Tetapi Levi memang keras kepala mengenai janinnya. Dia ingin memertahankan janin itu dan melahirkannya. Levi adalah ibu yang sangat sempurna, begitu tangguh sampai aku sendiri tidak bisa menggoyahkan tekadnya. Aku berharap dia cukup kuat untuk melewati semua ini."
Eren terperanjat mendengar pernyataan Erwin. Kalimat yang begitu tulus dan jujur mengalirkan perasaan murni seorang Erwin Smith. Untuk pertama kali Eren melihat sisi rapuhnya, hatinya yang mencinta pada seseorang yang juga dicintainya. Erwin Smith yang terkenal dingin tanpa emosi akhirnya kini melepas topengnya.
Ada sebersit keterenyuhan di hati Eren tatkala menemukan cinta yang terpancar dari mata serupa langit biru nan cerah itu. Erwin Smith menangisi Levi yang entah seperti apa keadaannya saat ini di dalam sana. Eren hanya diam menatap mata pria itu, membiarkan saja Erwin mengeluarkan semua isi hatinya yang terpendam dalam-dalam di jurang kegelapan. Sebagai pria yang juga mencintai Levi, Eren sangat mengerti perasaan Erwin. Mereka sama-sama mendambakan jantung Levi tetap berdetak.
"Aku bahkan belum berkata bahwa aku sangat mencintai dirinya," bisiknya.
Bagaimana Eren harus bereaksi atas pernyataan itu? Erwin sangat mencintai Levi. Mengapa ... sejak kapan? Yang dia tahu hanya Erwin mau menikahi Levi demi ayahnya. Bukan karena keinginannya sendiri apalagi atas nama cinta.
"Entah sejak kapan, aku tidak tahu." Erwin meneruskan kalimatnya seolah-olah tahu isi pikiran Eren. "Mungkin sejak saat pertama kali aku menyentuhnya. Mungkin juga sejak lama namun aku tak menyadari perasaan itu."
Erwin mencintai Levi dan begitu sebaliknya. Eren tidak bisa menyangkalnya lagi. Dia telah kehilangan alasan agar tak menuruti keinginan Levi waktu itu. Berhenti mencintaimu ... yang benar saja, Levi?

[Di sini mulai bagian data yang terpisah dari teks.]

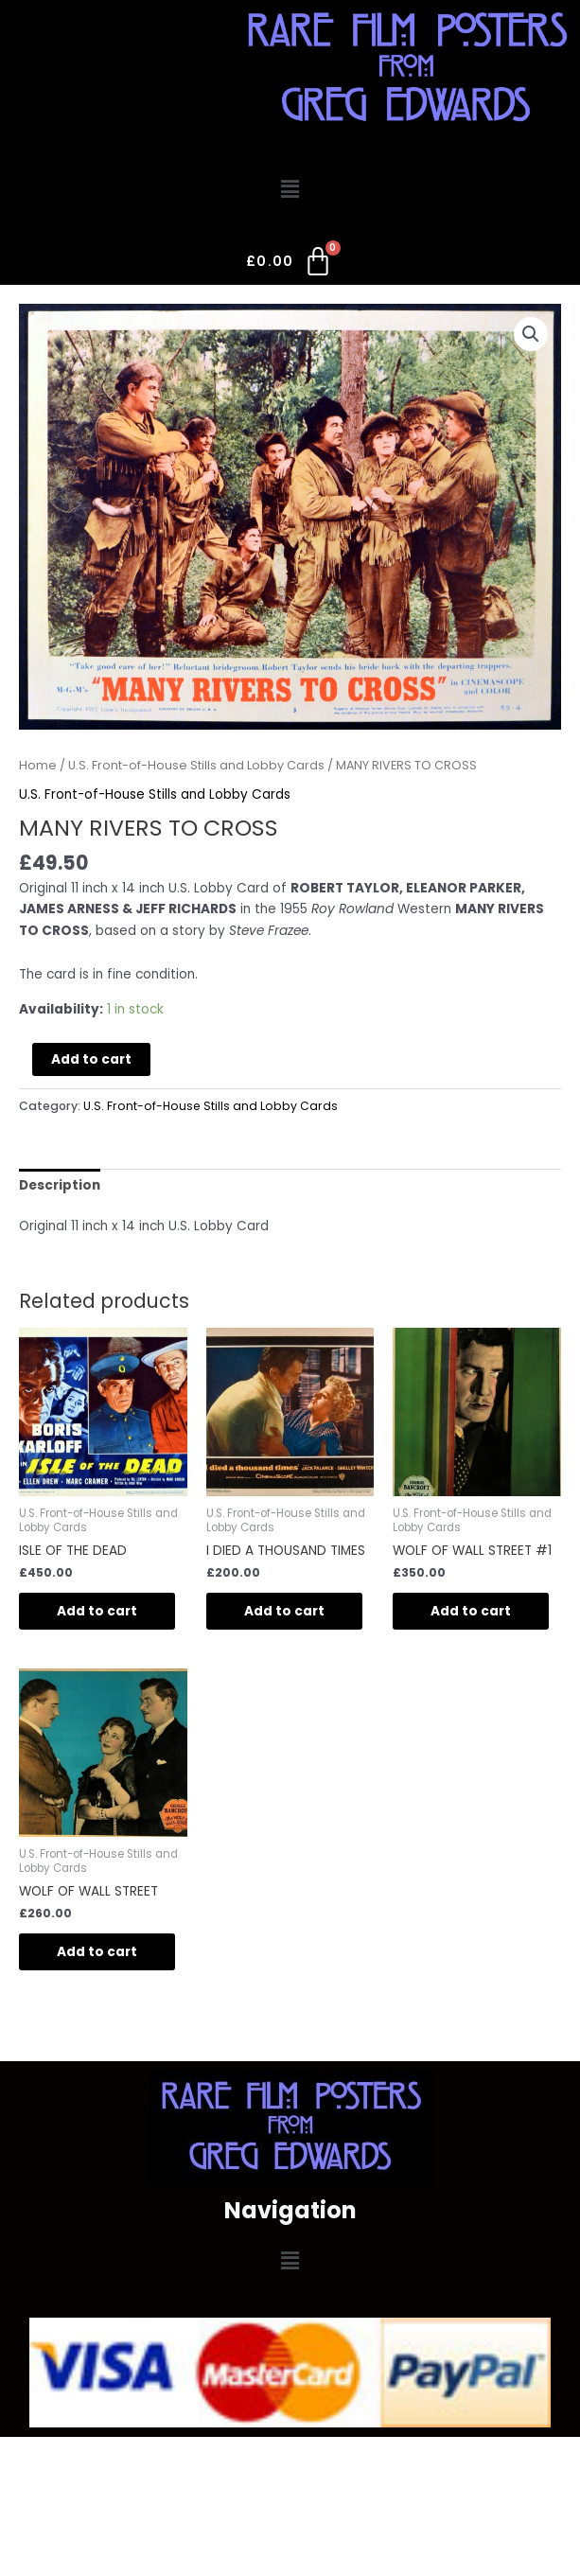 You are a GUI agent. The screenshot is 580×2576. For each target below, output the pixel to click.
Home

Namun Eren tidak buta untuk melihat kenyataannya. Dia telah kehilangan tempat itu di hati Levi. Sekarang, Eren Jaeger hanyalah cinta masa lalu Levi Smith. Tak ada lagi kesempatan untuk memberi namanya pada Levi. Sudah hilang.
"Kau sungguh mencintainya, Erwin?"
Pria pirang itu membalas tatapannya. "Ya."
"Bahkan jika seandainya anak itu adalah keturunanku?"

KAMU SEDANG MEMBACA
Curtain Fall
Fanfic[Fanfiction of Attack on Titan by Isayama Hajime, mainship : Erwin Smith x Levi Ackerman (EruRi)] Start : February, 20th 2021 End : April, 24th 2021 Edited : September, 27th - 29th 2021 Sejak dilahirkan, Levi Ackerman tak pernah mengenal siapa ayahn...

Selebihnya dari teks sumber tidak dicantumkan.